Preparing bok choy can be done in so many different ways. Here are a few ideas to make bok choy a healthy part of your daily meals:

  • Raw in a bok choy salad
  • Boiled in a soup
  • Grated to make a curry
  • Fried into a bok choy stir-fry
  • Steamed into a vegetable dish
  • Shredded into a coleslaw
  • Pickled to make kimchi
  • Sautéed with broth
  • Cut and grilled with salt

If you have a green thumb, you can also grow bok choy at home. These plants grow best in spring or fall to avoid wilting from the summer heat. Bok choy would be a great addition to a backyard or window garden so it’s easily accessible for cooking.


Bok Choy Recipes

Here are a few bok choy recipes to try:


Potential Side Effects of Bok Choy

Bok choy is commonly referred to as “goitrogenic,” meaning it contains chemicals that can interfere with the production of thyroid hormones. For people with thyroid dysfunction, there has been talk about how cruciferous vegetables and other goitrogenic foods are to blame for inflammation, iodine metabolism issues and overall thyroid malfunction.
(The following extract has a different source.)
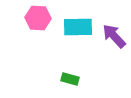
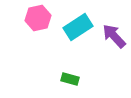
pink hexagon: rotated 15 degrees counterclockwise
cyan rectangle: rotated 32 degrees counterclockwise
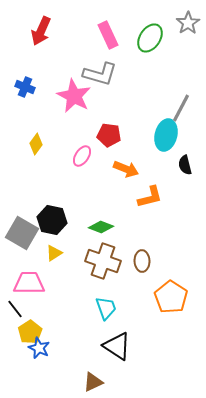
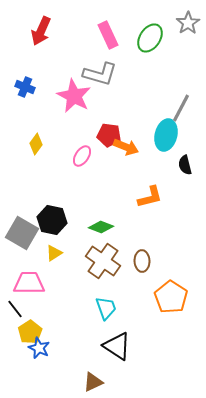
orange arrow: moved 22 px up
brown cross: rotated 16 degrees clockwise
More up-to-date research has shown that very few circumstances allow for goitrogenic foods to have a negative effect on the thyroid, and the number of beneficial nutrients found in foods like bok choy outweigh concerns about the thyroid. If you suffer from thyroid issues, speak with your doctor before consuming bok choy, or you can integrate the vegetable into your diet slowly to ensure you don’t have any negative side effects.


Bok Choy Takeaways

  • Bok choy is among the top three foods on the Aggregate Nutrient Density Index, meaning it delivers one of the highest levels of nutrients per calorie compared to other foods. It also is considered a no-calorie food because it has just 12 calories per 100 grams.
  • Some of the biggest benefits of this cruciferous, anti-inflammatory vegetable include helping treat and prevent cancer, providing a high amount of antioxidants, reducing inflammation, promoting eye health, strengthening bones, lowering blood pressure and promoting heart health, aiding in healthy skin and hair, boosting the immune system, and assisting in a healthy pregnancy.
  • The major shift in nutrients between raw and cooked bok choy is the level of vitamin C and K depletion when the vegetable is cooked. It’s best to consume it raw to get the most nutrients or at the very least only lightly cook it.
  • Although bok choy is available year-round, it’s better harvested and enjoyed in the winter months. When grown in warm temperatures, the plant wilts and its flavor is negatively affected. It takes about two months from planting to harvest this vegetable.